Automated myocardial edge detection on MR images: accuracy in consecutive subjects.

The authors previously demonstrated the feasibility of graph-searching-based automated edge detection in cardiac magnetic resonance (MR) imaging. To further assess the clinical utility of this method, unselected images from 11 consecutive subjects undergoing clinically indicated (except for one healthy volunteer) short-axis spin-echo MR imaging were analyzed. A total of 142 images from the 11 subjects, encompassing the left ventricle from apex to outflow tract, were analyzed. The computer algorithm correctly identified complete endocardial and epicardial contours in 121 of 142 images (85%). Correlations between observer-traced and computer-derived epicardial areas for all images were good (r = .71 for epicardium, r = .83 for endocardium); they improved for a subset of higher-quality images (r = .82 for epicardium, r = .92 for endocardium). The authors conclude that the current data further support the usefulness of computer digital image processing in geometric analysis of cardiac MR image data.

Multicenter trial of automated border detection in cardiac MR imaging.

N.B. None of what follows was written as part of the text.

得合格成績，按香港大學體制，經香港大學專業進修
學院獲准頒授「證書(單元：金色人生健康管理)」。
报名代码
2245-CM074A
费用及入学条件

The purpose of the present study was to evaluate the robustness of a method of automated border detection in cardiac magnetic resonance (MR) imaging. Thirty-seven short-axis spin-echo cardiac images were acquired from three medical centers, each with its own image-acquisition protocol. Endo- and epicardial borders and areas were derived from these images with a graph-searching-based method of edge detection. Computer results were compared with observer-traced borders. The method accurately defined myocardial borders in 36 of 37 images (97%), with excellent agreement between computer- and observer-derived endocardial and epicardial areas (correlation coefficients, .94-.99). The algorithm worked equally well for data from all three centers, despite differences in image-acquisition protocols, MR systems, and field strengths. These data suggest that a method of computer-assisted edge detection based on graph-searching principles yields endocardial and epicardial areas that correlate well with those derived by an independent observer.

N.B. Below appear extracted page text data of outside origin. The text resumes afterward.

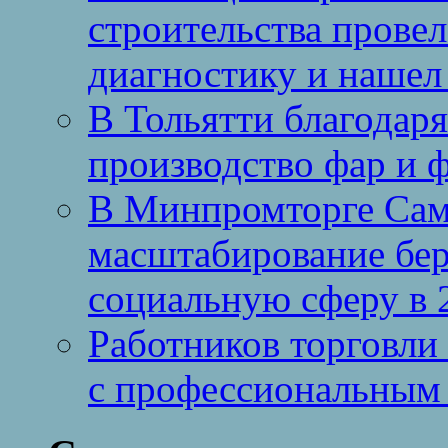
строительства провел
диагностику и нашел 
В Тольятти благодар
производство фар и 
В Минпромторге Сам
масштабирование бе
социальную сферу в 
Работников торговли
с профессиональным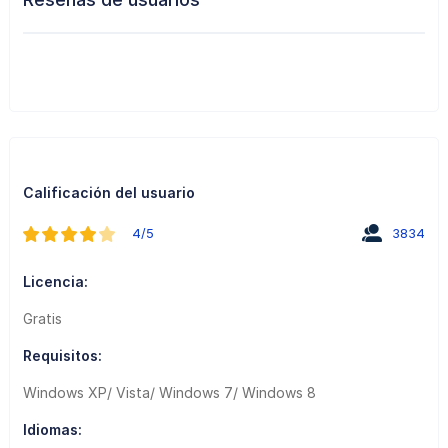
Calificación del usuario
4/5
3834
Licencia:
Gratis
Requisitos:
Windows XP/ Vista/ Windows 7/ Windows 8
Idiomas:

Automated identification of left ventricular borders from spin-echo magnetic resonance images. Experimental and clinical feasibility studies.

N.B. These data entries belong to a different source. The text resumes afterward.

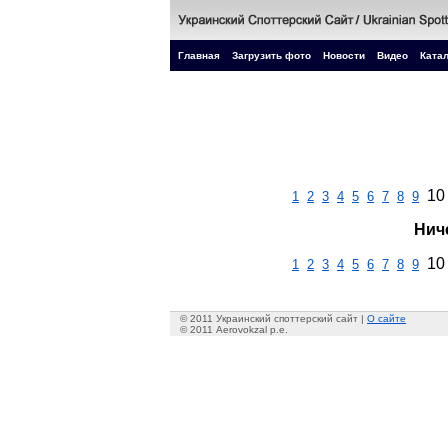
Главная
Загрузить фото
Новости
Видео
Катал
10
1
2
3
4
5
6
7
8
9
Нич
10
1
2
3
4
5
6
7
8
9
© 2011 Украинский споттерский сайт |
О сайте
© 2011 Aerovokzal p.e.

Gated cardiac magnetic resonance imaging (MRI) permits detailed evaluation of cardiac anatomy, including the calculation of left ventricular volume and mass. Current methods of deriving this information, however, require manual tracing of boundaries in several images; such manual methods are tedious, time consuming, and subjective. The purpose of this study is to apply a new computerized method to automatically identify endocardial and epicardial borders in MRIs. The authors obtained serial, short-axis, spin-echo MRIs of 13 excised animal hearts. Also obtained were selected short-axis, spin-echo ventricular images of 11 normal human volunteers. A method of automated edge detection based on graph-searching principles was applied to the ex vivo and in vivo images. Endocardial and epicardial areas were used to compute left ventricular mass and were compared with the anatomic left ventricular mass for the images of excised hearts. The endocardial and epicardial areas calculated from computer-derived borders were compared with areas from observer tracing. There was very close correspondence between computer-derived and observer tracings for excised hearts (r = 0.97 for endocardium, r = 0.99 for epicardium) and in vivo scans (r = 0.92 for endocardium, r = 0.90 for epicardium). There also was a close correspondence between computer-generated and actual left ventricular mass in the excised hearts (r = 0.99). These data suggest the feasibility of automated edge detection in MRIs. Although further validation is needed, this method may prove useful in clinical MRI.